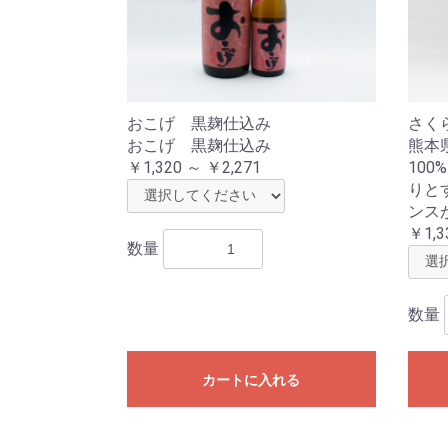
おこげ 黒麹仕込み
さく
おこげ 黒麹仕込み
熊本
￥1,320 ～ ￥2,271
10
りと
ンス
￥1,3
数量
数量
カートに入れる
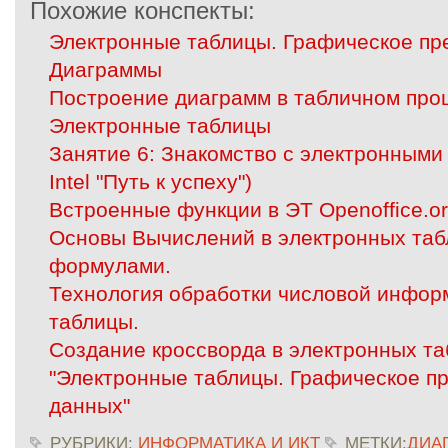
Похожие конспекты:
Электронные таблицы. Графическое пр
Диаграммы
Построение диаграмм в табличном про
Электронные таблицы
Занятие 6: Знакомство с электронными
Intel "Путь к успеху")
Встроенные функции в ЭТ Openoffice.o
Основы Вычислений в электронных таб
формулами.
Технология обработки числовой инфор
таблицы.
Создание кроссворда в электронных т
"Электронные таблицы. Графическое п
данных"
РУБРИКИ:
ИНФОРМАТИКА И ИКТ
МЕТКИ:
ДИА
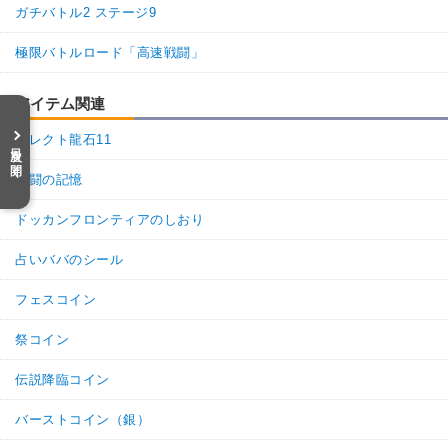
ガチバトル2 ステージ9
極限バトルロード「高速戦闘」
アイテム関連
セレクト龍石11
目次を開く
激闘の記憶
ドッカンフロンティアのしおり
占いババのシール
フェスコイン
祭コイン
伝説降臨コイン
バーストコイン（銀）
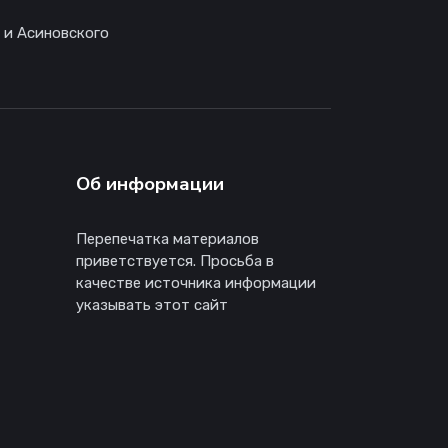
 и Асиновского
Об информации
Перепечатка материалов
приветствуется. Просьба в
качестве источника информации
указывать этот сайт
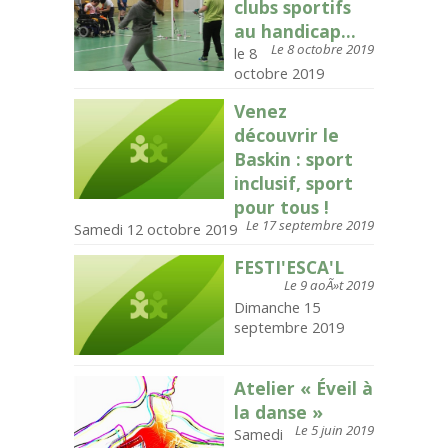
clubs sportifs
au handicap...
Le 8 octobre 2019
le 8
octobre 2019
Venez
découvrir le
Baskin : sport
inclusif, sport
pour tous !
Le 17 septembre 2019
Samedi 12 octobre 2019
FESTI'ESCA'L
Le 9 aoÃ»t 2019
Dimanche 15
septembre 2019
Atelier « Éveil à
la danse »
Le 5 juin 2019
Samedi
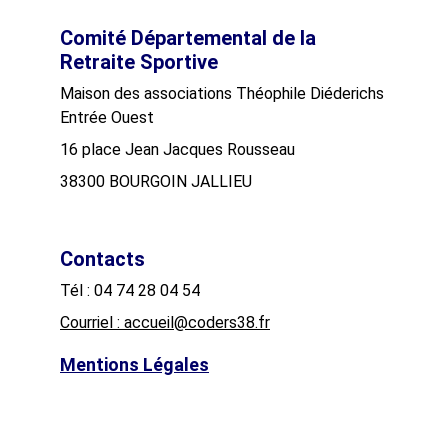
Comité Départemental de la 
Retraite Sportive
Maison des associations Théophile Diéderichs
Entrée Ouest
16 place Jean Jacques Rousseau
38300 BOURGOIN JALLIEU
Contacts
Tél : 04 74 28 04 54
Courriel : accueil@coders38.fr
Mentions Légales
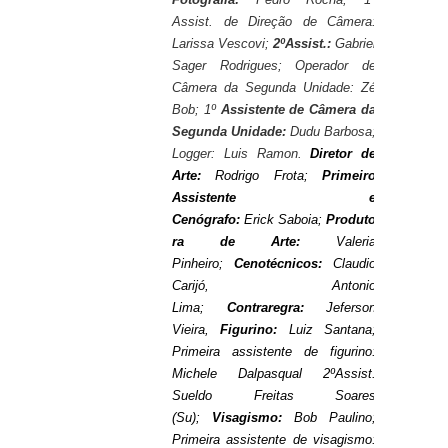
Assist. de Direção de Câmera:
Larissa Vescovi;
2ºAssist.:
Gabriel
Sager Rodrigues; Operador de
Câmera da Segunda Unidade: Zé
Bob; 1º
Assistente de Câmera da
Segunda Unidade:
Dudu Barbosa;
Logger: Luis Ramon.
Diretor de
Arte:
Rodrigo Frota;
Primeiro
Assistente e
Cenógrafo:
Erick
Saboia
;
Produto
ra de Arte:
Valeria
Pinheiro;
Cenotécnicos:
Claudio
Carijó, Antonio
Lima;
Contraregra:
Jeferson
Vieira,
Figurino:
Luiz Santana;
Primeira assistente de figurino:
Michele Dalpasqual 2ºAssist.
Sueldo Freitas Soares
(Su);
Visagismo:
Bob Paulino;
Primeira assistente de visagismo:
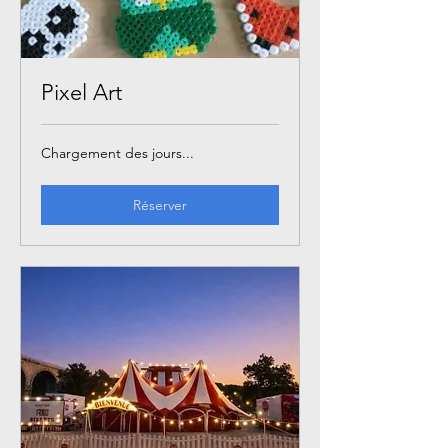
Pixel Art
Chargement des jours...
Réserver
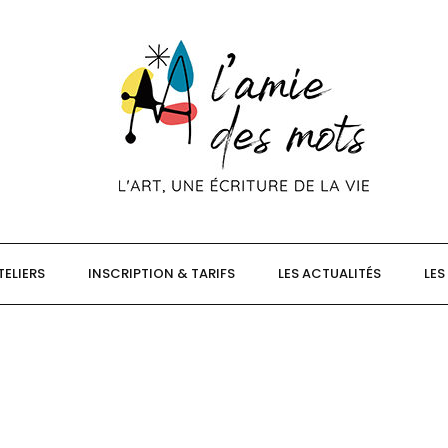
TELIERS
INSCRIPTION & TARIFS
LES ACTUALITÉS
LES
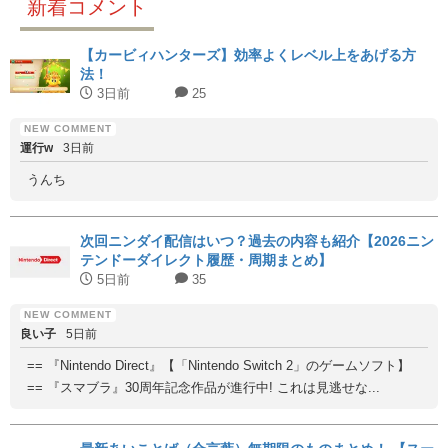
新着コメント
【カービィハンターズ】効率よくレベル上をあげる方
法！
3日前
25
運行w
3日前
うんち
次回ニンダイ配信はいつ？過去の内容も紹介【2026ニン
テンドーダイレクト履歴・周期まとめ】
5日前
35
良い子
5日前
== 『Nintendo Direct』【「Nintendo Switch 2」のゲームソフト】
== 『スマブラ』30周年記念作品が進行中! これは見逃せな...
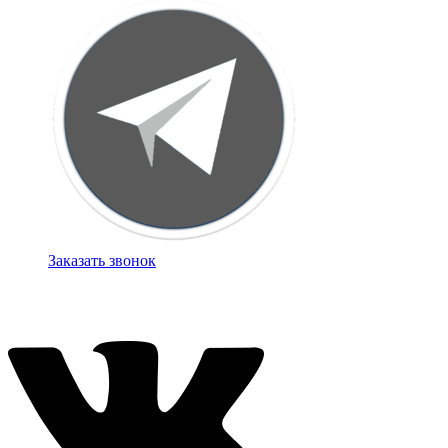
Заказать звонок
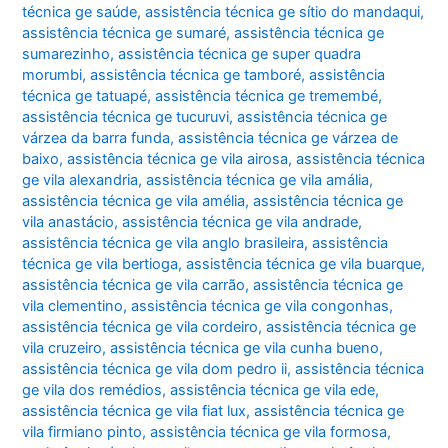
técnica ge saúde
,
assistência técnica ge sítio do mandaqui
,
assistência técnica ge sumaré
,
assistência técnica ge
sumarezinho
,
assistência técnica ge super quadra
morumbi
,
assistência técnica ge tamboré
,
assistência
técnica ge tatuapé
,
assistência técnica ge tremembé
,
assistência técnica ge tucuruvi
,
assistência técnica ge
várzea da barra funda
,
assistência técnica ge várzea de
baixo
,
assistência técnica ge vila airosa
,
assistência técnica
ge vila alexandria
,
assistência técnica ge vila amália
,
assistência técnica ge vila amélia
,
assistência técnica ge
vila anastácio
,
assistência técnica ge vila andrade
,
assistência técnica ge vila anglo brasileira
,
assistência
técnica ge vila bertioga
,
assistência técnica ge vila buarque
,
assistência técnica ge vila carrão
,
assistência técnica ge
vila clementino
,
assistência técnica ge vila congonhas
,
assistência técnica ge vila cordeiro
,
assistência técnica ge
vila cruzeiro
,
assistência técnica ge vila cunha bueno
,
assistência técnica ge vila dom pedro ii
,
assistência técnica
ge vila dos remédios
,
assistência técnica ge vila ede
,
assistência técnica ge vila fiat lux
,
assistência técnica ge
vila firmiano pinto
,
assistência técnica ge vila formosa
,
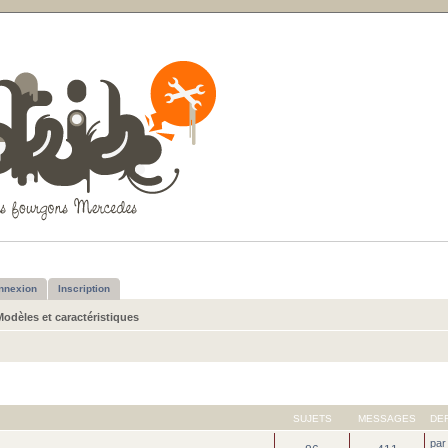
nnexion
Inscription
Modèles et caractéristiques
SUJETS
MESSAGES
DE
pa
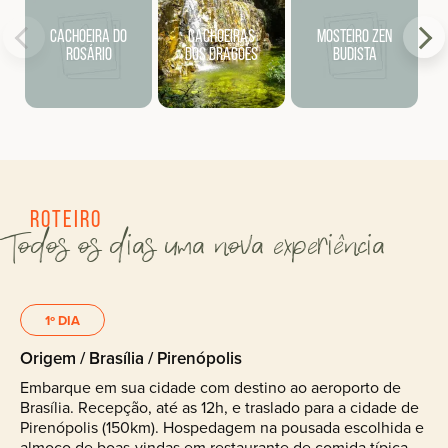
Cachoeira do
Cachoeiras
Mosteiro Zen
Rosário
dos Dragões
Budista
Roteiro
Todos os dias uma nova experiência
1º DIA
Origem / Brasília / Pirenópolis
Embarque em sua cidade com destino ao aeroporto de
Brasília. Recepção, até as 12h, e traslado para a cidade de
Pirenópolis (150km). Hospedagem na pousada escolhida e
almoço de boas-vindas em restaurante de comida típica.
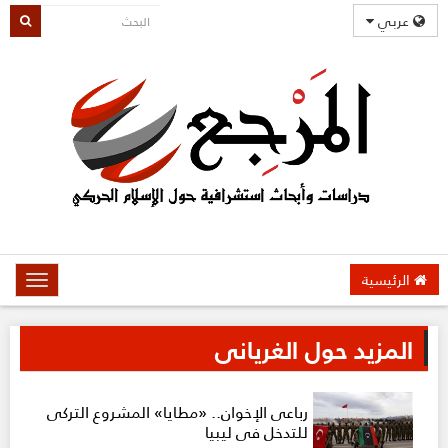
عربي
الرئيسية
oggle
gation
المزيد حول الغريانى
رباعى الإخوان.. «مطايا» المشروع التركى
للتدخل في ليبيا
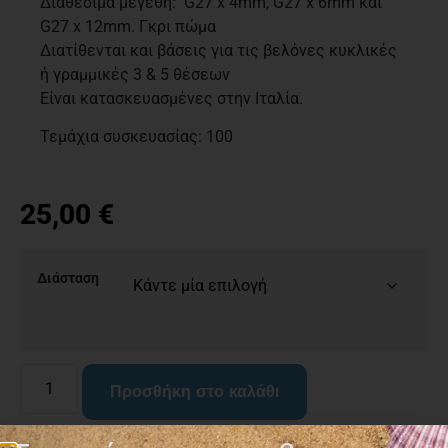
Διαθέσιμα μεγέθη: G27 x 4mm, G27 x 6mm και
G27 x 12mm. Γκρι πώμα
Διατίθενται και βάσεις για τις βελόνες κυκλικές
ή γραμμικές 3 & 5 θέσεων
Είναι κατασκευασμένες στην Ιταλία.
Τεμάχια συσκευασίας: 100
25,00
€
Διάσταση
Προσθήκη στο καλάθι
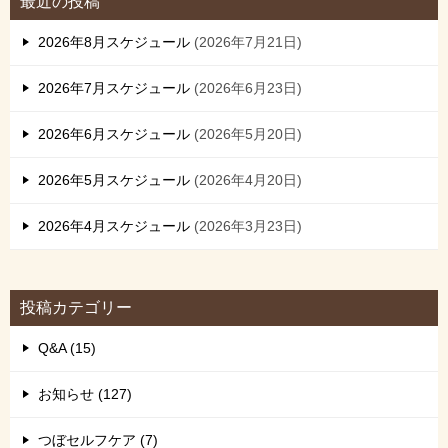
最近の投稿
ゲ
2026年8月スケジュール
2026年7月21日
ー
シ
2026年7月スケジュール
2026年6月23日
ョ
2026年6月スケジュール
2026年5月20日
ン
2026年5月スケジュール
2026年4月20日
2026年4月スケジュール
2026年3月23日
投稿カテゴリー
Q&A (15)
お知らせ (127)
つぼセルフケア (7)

Prompt
Only a number is wanted here: how many lines of the records above hold the word "Графическое".

Written solution
2